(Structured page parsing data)
⟨

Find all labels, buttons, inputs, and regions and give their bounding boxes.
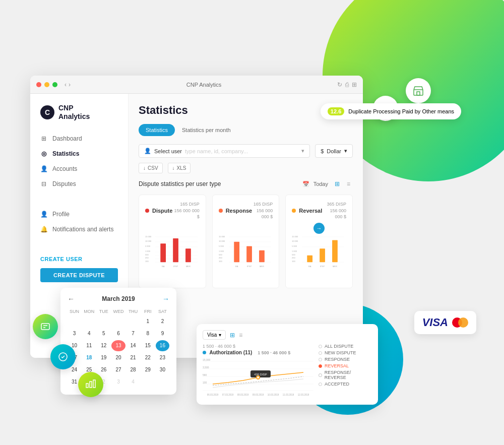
pos-icon-float [33,314,58,339]
cal-day-19[interactable]: 19 [97,352,110,363]
list-view-button[interactable]: ≡ [344,179,353,188]
cal-day-11[interactable]: 11 [82,340,96,351]
cal-day-20[interactable]: 20 [111,352,125,363]
section-header: Dispute statistics per user type 📅 Today… [139,179,353,188]
cal-day-3[interactable]: 3 [68,328,81,339]
line-chart-svg: 15,000 3,500 560 100 430 DISP 06.03.2019… [203,356,313,397]
svg-text:430 DISP: 430 DISP [254,373,267,376]
cal-day [82,316,96,327]
sidebar-item-profile[interactable]: 👤 Profile [30,207,128,222]
svg-text:BA: BA [162,265,165,268]
browser-refresh[interactable]: ↻ [337,81,342,88]
legend-dot-all [319,345,322,348]
cal-day-29[interactable]: 29 [141,364,155,375]
legend-dot-rr [319,373,322,377]
cal-day-9[interactable]: 9 [156,328,169,339]
cal-day-22[interactable]: 22 [141,352,155,363]
legend-dot-accepted [319,383,322,386]
user-select[interactable]: 👤 Select user type name, id, company... … [139,144,310,158]
tab-statistics-per-month[interactable]: Statistics per month [175,124,238,136]
cal-day-27[interactable]: 27 [111,364,125,375]
cal-day-13[interactable]: 13 [111,340,125,351]
calendar-next[interactable]: → [162,295,169,303]
browser-grid[interactable]: ⊞ [352,81,357,88]
cal-day-6[interactable]: 6 [111,328,125,339]
cal-day-apr4[interactable]: 4 [127,376,140,388]
svg-text:100: 100 [292,260,295,263]
sidebar-item-dashboard[interactable]: ⊞ Dashboard [30,131,128,146]
legend-accepted: ACCEPTED [319,382,372,387]
cal-day-7[interactable]: 7 [127,328,140,339]
view-toggle: ⊞ ≡ [332,179,353,188]
visa-dropdown[interactable]: Visa ▾ [203,330,226,340]
cal-day-14[interactable]: 14 [127,340,140,351]
cal-day-apr3[interactable]: 3 [111,376,125,388]
today-label: Today [313,181,328,187]
cal-day-18[interactable]: 18 [82,352,96,363]
profile-icon: 👤 [40,211,47,218]
svg-rect-60 [332,240,338,262]
sidebar-item-statistics[interactable]: ◎ Statistics [30,146,128,161]
cal-day-16[interactable]: 16 [156,340,169,351]
create-user-link[interactable]: CREATE USER [30,252,128,266]
cal-day-28[interactable]: 28 [127,364,140,375]
sidebar-item-disputes[interactable]: ⊟ Disputes [30,176,128,192]
cal-day [68,316,81,327]
bottom-chart-card: Visa ▾ ⊞ ≡ 1 500 · 46 000 $ Authorizatio… [197,324,378,405]
bottom-grid-view[interactable]: ⊞ [230,332,235,339]
nav-divider [30,192,128,202]
sidebar-label-statistics: Statistics [52,150,79,157]
cal-day-4[interactable]: 4 [82,328,96,339]
cal-day-26[interactable]: 26 [97,364,110,375]
cal-day-23[interactable]: 23 [156,352,169,363]
browser-forward[interactable]: › [69,81,71,88]
svg-text:250: 250 [145,257,149,259]
reversal-label: Reversal [292,208,322,214]
svg-text:100: 100 [203,381,207,384]
reversal-chart-card: Reversal 365 DISP 156 000 000 $ 15 000 1… [285,195,353,288]
create-dispute-button[interactable]: CREATE DISPUTE [40,268,118,282]
sidebar-item-notifications[interactable]: 🔔 Notifications and alerts [30,222,128,237]
chart-legend: ALL DISPUTE NEW DISPUTE RESPONSE REVERSA… [319,344,372,387]
cal-day-1[interactable]: 1 [141,316,155,327]
logo: C CNP Analytics [30,104,128,131]
reversal-stats: 365 DISP 156 000 000 $ [322,201,346,220]
export-csv-button[interactable]: ↓ CSV [139,163,163,173]
browser-share[interactable]: ⎙ [345,81,349,88]
cal-day-5[interactable]: 5 [97,328,110,339]
browser-maximize[interactable] [52,82,57,87]
browser-minimize[interactable] [44,82,49,87]
dispute-stats: 165 DISP 156 000 000 $ [172,201,199,220]
svg-text:5 000: 5 000 [219,245,224,247]
tab-statistics[interactable]: Statistics [139,124,175,136]
cal-day-30[interactable]: 30 [156,364,169,375]
sidebar-label-accounts: Accounts [52,165,77,172]
visa-text: VISA [422,316,448,329]
currency-select[interactable]: $ Dollar ▾ [315,144,353,158]
cal-day [127,316,140,327]
export-xls-button[interactable]: ↓ XLS [168,163,191,173]
grid-view-button[interactable]: ⊞ [332,179,342,188]
calendar-icon: 📅 [302,181,309,187]
browser-close[interactable] [36,82,41,87]
bottom-chart-controls: Visa ▾ ⊞ ≡ [203,330,242,340]
cal-day-8[interactable]: 8 [141,328,155,339]
logo-text: CNP Analytics [58,104,90,121]
payment-logos: VISA [414,311,476,334]
cal-day-15[interactable]: 15 [141,340,155,351]
cal-day-21[interactable]: 21 [127,352,140,363]
svg-text:1 000: 1 000 [219,250,224,252]
reversal-dot [292,209,296,213]
notification-text: Duplicate Processing Paid by Other means [348,108,454,114]
chart-arrow-button[interactable]: → [313,223,325,234]
svg-text:250: 250 [219,257,222,259]
select-chevron: ▾ [301,148,304,154]
cal-day-2[interactable]: 2 [156,316,169,327]
browser-back[interactable]: ‹ [65,81,67,88]
currency-chevron: ▾ [344,148,347,154]
svg-rect-42 [234,242,239,262]
cal-day-12[interactable]: 12 [97,340,110,351]
sidebar-item-accounts[interactable]: 👤 Accounts [30,161,128,176]
bottom-list-view[interactable]: ≡ [239,332,242,339]
calendar-prev[interactable]: ← [68,295,75,303]
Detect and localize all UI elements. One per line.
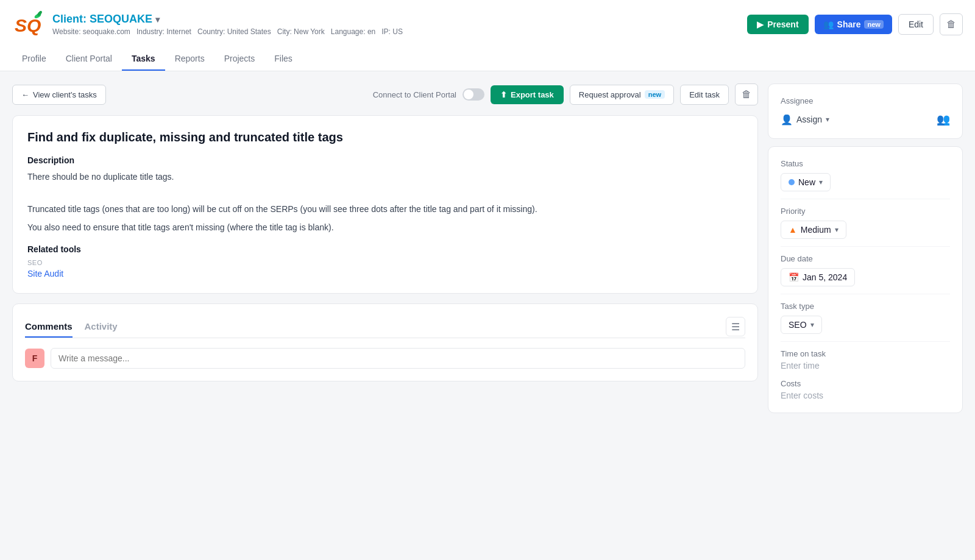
- status-card: Status New ▾ Priority ▲ Medium ▾ Due dat…: [768, 146, 963, 413]
- priority-badge[interactable]: ▲ Medium ▾: [781, 221, 846, 239]
- share-badge: new: [864, 20, 883, 29]
- related-tools-heading: Related tools: [27, 244, 743, 254]
- edit-button[interactable]: Edit: [898, 14, 934, 35]
- assign-person-icon: 👤: [781, 114, 793, 126]
- comments-card: Comments Activity ☰ F: [12, 303, 758, 381]
- back-arrow-icon: ←: [21, 90, 29, 99]
- header-top: SQ Client: SEOQUAKE ▾ Website: seoquake.…: [12, 9, 963, 48]
- assign-row: 👤 Assign ▾ 👥: [781, 113, 950, 126]
- comments-tabs-bar: Comments Activity ☰: [25, 316, 745, 338]
- assignee-card: Assignee 👤 Assign ▾ 👥: [768, 83, 963, 139]
- comment-input-row: F: [25, 348, 745, 369]
- header-left: SQ Client: SEOQUAKE ▾ Website: seoquake.…: [12, 9, 403, 40]
- toggle-knob: [464, 90, 473, 99]
- status-label: Status: [781, 159, 950, 168]
- upload-icon: ⬆: [500, 90, 507, 99]
- divider3: [781, 294, 950, 294]
- site-audit-link[interactable]: Site Audit: [27, 269, 63, 278]
- request-badge: new: [645, 90, 665, 99]
- logo: SQ: [12, 9, 44, 40]
- main-content: ← View client's tasks Connect to Client …: [0, 71, 975, 433]
- time-placeholder[interactable]: Enter time: [781, 361, 950, 370]
- divider: [781, 199, 950, 199]
- request-approval-button[interactable]: Request approval new: [570, 85, 674, 105]
- nav-tabs: Profile Client Portal Tasks Reports Proj…: [12, 48, 963, 71]
- comments-menu-button[interactable]: ☰: [726, 317, 745, 336]
- task-type-value: SEO: [789, 320, 807, 330]
- task-description: There should be no duplicate title tags.…: [27, 170, 743, 235]
- priority-label: Priority: [781, 207, 950, 216]
- tab-profile[interactable]: Profile: [12, 48, 56, 71]
- divider2: [781, 246, 950, 247]
- assign-button[interactable]: 👤 Assign ▾: [781, 114, 829, 126]
- status-chevron-icon: ▾: [819, 178, 823, 186]
- task-type-badge[interactable]: SEO ▾: [781, 316, 822, 334]
- priority-icon: ▲: [789, 225, 797, 235]
- sidebar: Assignee 👤 Assign ▾ 👥 Status New ▾ Prior…: [768, 83, 963, 420]
- share-icon: 👥: [823, 19, 834, 29]
- present-icon: ▶: [757, 19, 764, 29]
- comments-tabs-left: Comments Activity: [25, 316, 130, 338]
- delete-button[interactable]: 🗑: [940, 13, 963, 35]
- task-title: Find and fix duplicate, missing and trun…: [27, 130, 743, 144]
- edit-task-button[interactable]: Edit task: [680, 85, 729, 105]
- task-card: Find and fix duplicate, missing and trun…: [12, 115, 758, 294]
- client-title: Client: SEOQUAKE ▾: [52, 13, 403, 26]
- header: SQ Client: SEOQUAKE ▾ Website: seoquake.…: [0, 0, 975, 71]
- tab-reports[interactable]: Reports: [165, 48, 214, 71]
- action-bar-right: Connect to Client Portal ⬆ Export task R…: [373, 83, 758, 105]
- calendar-icon: 📅: [789, 272, 799, 282]
- client-meta: Website: seoquake.com Industry: Internet…: [52, 27, 403, 36]
- client-info: Client: SEOQUAKE ▾ Website: seoquake.com…: [52, 13, 403, 36]
- priority-value: Medium: [801, 225, 831, 235]
- task-area: ← View client's tasks Connect to Client …: [12, 83, 758, 420]
- tab-files[interactable]: Files: [264, 48, 302, 71]
- tab-client-portal[interactable]: Client Portal: [56, 48, 122, 71]
- export-task-button[interactable]: ⬆ Export task: [491, 85, 564, 104]
- client-dropdown-chevron[interactable]: ▾: [155, 15, 160, 24]
- present-button[interactable]: ▶ Present: [747, 15, 808, 34]
- divider4: [781, 341, 950, 342]
- tab-activity[interactable]: Activity: [85, 316, 118, 338]
- view-client-tasks-button[interactable]: ← View client's tasks: [12, 85, 106, 105]
- tab-comments[interactable]: Comments: [25, 316, 73, 338]
- due-date-label: Due date: [781, 254, 950, 263]
- description-heading: Description: [27, 155, 743, 165]
- tab-projects[interactable]: Projects: [214, 48, 265, 71]
- svg-text:SQ: SQ: [15, 15, 41, 35]
- costs-placeholder[interactable]: Enter costs: [781, 391, 950, 400]
- status-value: New: [798, 177, 815, 187]
- time-label: Time on task: [781, 349, 950, 358]
- costs-label: Costs: [781, 379, 950, 388]
- task-type-chevron-icon: ▾: [810, 321, 814, 329]
- assign-chevron-icon: ▾: [826, 115, 829, 124]
- due-date-value: Jan 5, 2024: [803, 272, 847, 282]
- due-date-badge[interactable]: 📅 Jan 5, 2024: [781, 268, 855, 286]
- related-tools-category: SEO: [27, 259, 743, 266]
- action-bar: ← View client's tasks Connect to Client …: [12, 83, 758, 105]
- share-button[interactable]: 👥 Share new: [815, 15, 892, 34]
- task-delete-button[interactable]: 🗑: [735, 83, 758, 105]
- header-actions: ▶ Present 👥 Share new Edit 🗑: [747, 13, 963, 35]
- connect-toggle[interactable]: [463, 88, 484, 101]
- tab-tasks[interactable]: Tasks: [122, 48, 165, 71]
- client-name[interactable]: SEOQUAKE: [90, 13, 152, 25]
- connect-label: Connect to Client Portal: [373, 90, 456, 99]
- priority-chevron-icon: ▾: [835, 225, 838, 234]
- status-dot: [789, 179, 795, 185]
- status-badge[interactable]: New ▾: [781, 173, 831, 191]
- comment-input[interactable]: [51, 348, 745, 369]
- avatar: F: [25, 349, 44, 368]
- add-assignee-icon[interactable]: 👥: [937, 113, 950, 126]
- task-type-label: Task type: [781, 302, 950, 311]
- assignee-label: Assignee: [781, 96, 950, 105]
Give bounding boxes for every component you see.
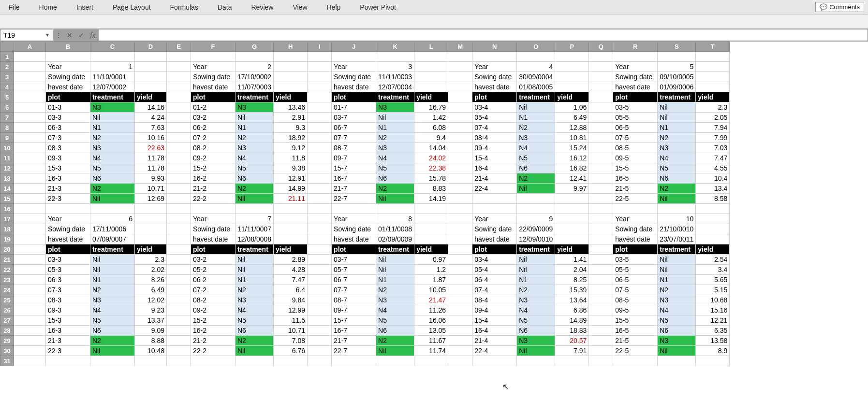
- row-header-7[interactable]: 7: [0, 113, 14, 123]
- cell-C8[interactable]: N1: [90, 123, 135, 133]
- cell-B11[interactable]: 09-3: [46, 153, 90, 163]
- cell-P2[interactable]: [555, 62, 589, 72]
- cell-Q1[interactable]: [589, 52, 613, 62]
- cell-P16[interactable]: [555, 204, 589, 214]
- cell-T31[interactable]: [696, 356, 730, 366]
- cell-G12[interactable]: N5: [235, 163, 274, 173]
- cell-L17[interactable]: [414, 214, 448, 224]
- cell-M6[interactable]: [448, 102, 472, 113]
- cell-N11[interactable]: 15-4: [472, 153, 517, 163]
- cell-S3[interactable]: 09/10/0005: [658, 72, 696, 82]
- cell-G1[interactable]: [235, 52, 274, 62]
- row-header-2[interactable]: 2: [0, 62, 14, 72]
- cell-L20[interactable]: yield: [414, 244, 448, 255]
- cell-I4[interactable]: [308, 82, 332, 92]
- cell-D3[interactable]: [135, 72, 167, 82]
- cell-R4[interactable]: havest date: [613, 82, 658, 92]
- col-header-F[interactable]: F: [191, 42, 235, 52]
- cell-N5[interactable]: plot: [472, 92, 517, 102]
- cell-K17[interactable]: 8: [376, 214, 414, 224]
- cell-I3[interactable]: [308, 72, 332, 82]
- cell-Q20[interactable]: [589, 244, 613, 255]
- cell-I14[interactable]: [308, 184, 332, 194]
- cell-D14[interactable]: 10.71: [135, 184, 167, 194]
- ribbon-tab-review[interactable]: Review: [247, 1, 279, 13]
- cell-L4[interactable]: [414, 82, 448, 92]
- cell-N13[interactable]: 21-4: [472, 173, 517, 184]
- cell-P13[interactable]: 12.41: [555, 173, 589, 184]
- cell-N26[interactable]: 09-4: [472, 305, 517, 315]
- col-header-B[interactable]: B: [46, 42, 90, 52]
- cell-J5[interactable]: plot: [332, 92, 376, 102]
- cell-E24[interactable]: [167, 285, 191, 295]
- cell-G4[interactable]: 11/07/0003: [235, 82, 274, 92]
- cell-M23[interactable]: [448, 275, 472, 285]
- cell-P29[interactable]: 20.57: [555, 336, 589, 346]
- cell-F20[interactable]: plot: [191, 244, 235, 255]
- cell-T12[interactable]: 4.55: [696, 163, 730, 173]
- cell-K8[interactable]: N1: [376, 123, 414, 133]
- cell-D22[interactable]: 2.02: [135, 265, 167, 275]
- cell-A9[interactable]: [14, 133, 46, 143]
- cell-K20[interactable]: treatment: [376, 244, 414, 255]
- cell-T14[interactable]: 13.4: [696, 184, 730, 194]
- cell-Q17[interactable]: [589, 214, 613, 224]
- cell-P23[interactable]: 8.25: [555, 275, 589, 285]
- cell-K31[interactable]: [376, 356, 414, 366]
- cell-O11[interactable]: N5: [517, 153, 555, 163]
- cell-O28[interactable]: N6: [517, 326, 555, 336]
- cell-B16[interactable]: [46, 204, 90, 214]
- col-header-H[interactable]: H: [274, 42, 308, 52]
- cell-D1[interactable]: [135, 52, 167, 62]
- cell-T30[interactable]: 8.9: [696, 346, 730, 356]
- cell-P18[interactable]: [555, 224, 589, 234]
- cell-N4[interactable]: havest date: [472, 82, 517, 92]
- cell-F11[interactable]: 09-2: [191, 153, 235, 163]
- col-header-J[interactable]: J: [332, 42, 376, 52]
- cell-A18[interactable]: [14, 224, 46, 234]
- cell-S6[interactable]: Nil: [658, 102, 696, 113]
- cell-M13[interactable]: [448, 173, 472, 184]
- cell-J30[interactable]: 22-7: [332, 346, 376, 356]
- cell-A15[interactable]: [14, 194, 46, 204]
- cell-R18[interactable]: Sowing date: [613, 224, 658, 234]
- cell-I21[interactable]: [308, 255, 332, 265]
- row-header-21[interactable]: 21: [0, 255, 14, 265]
- cell-H8[interactable]: 9.3: [274, 123, 308, 133]
- cell-C5[interactable]: treatment: [90, 92, 135, 102]
- cell-F8[interactable]: 06-2: [191, 123, 235, 133]
- row-header-18[interactable]: 18: [0, 224, 14, 234]
- cell-S7[interactable]: Nil: [658, 113, 696, 123]
- cell-L8[interactable]: 6.08: [414, 123, 448, 133]
- cell-L10[interactable]: 14.04: [414, 143, 448, 153]
- cell-F16[interactable]: [191, 204, 235, 214]
- cell-I31[interactable]: [308, 356, 332, 366]
- cell-O26[interactable]: N4: [517, 305, 555, 315]
- cell-H5[interactable]: yield: [274, 92, 308, 102]
- cell-Q2[interactable]: [589, 62, 613, 72]
- cell-A8[interactable]: [14, 123, 46, 133]
- col-header-Q[interactable]: Q: [589, 42, 613, 52]
- cell-D6[interactable]: 14.16: [135, 102, 167, 113]
- row-header-30[interactable]: 30: [0, 346, 14, 356]
- cell-N21[interactable]: 03-4: [472, 255, 517, 265]
- cell-O23[interactable]: N1: [517, 275, 555, 285]
- col-header-S[interactable]: S: [658, 42, 696, 52]
- col-header-N[interactable]: N: [472, 42, 517, 52]
- cell-I8[interactable]: [308, 123, 332, 133]
- cell-S24[interactable]: N2: [658, 285, 696, 295]
- cell-G28[interactable]: N6: [235, 326, 274, 336]
- select-all-corner[interactable]: [0, 42, 14, 52]
- row-header-12[interactable]: 12: [0, 163, 14, 173]
- cell-O25[interactable]: N3: [517, 295, 555, 305]
- cell-O6[interactable]: Nil: [517, 102, 555, 113]
- cell-J20[interactable]: plot: [332, 244, 376, 255]
- cell-D24[interactable]: 6.49: [135, 285, 167, 295]
- cell-C24[interactable]: N2: [90, 285, 135, 295]
- cell-N8[interactable]: 07-4: [472, 123, 517, 133]
- cell-P3[interactable]: [555, 72, 589, 82]
- cell-L23[interactable]: 1.87: [414, 275, 448, 285]
- cell-A17[interactable]: [14, 214, 46, 224]
- cell-K10[interactable]: N3: [376, 143, 414, 153]
- cell-P7[interactable]: 6.49: [555, 113, 589, 123]
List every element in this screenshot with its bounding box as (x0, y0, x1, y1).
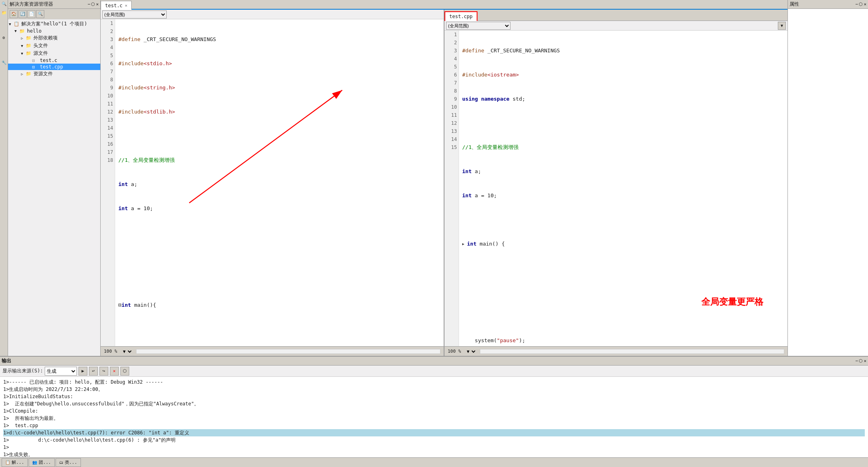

⟩

Where the word "CREATE" shows up in a line of the entries above, copy that line.

create-user-link[interactable]: CREATE USER [30,252,128,266]
create-dispute-button[interactable]: CREATE DISPUTE [40,268,118,282]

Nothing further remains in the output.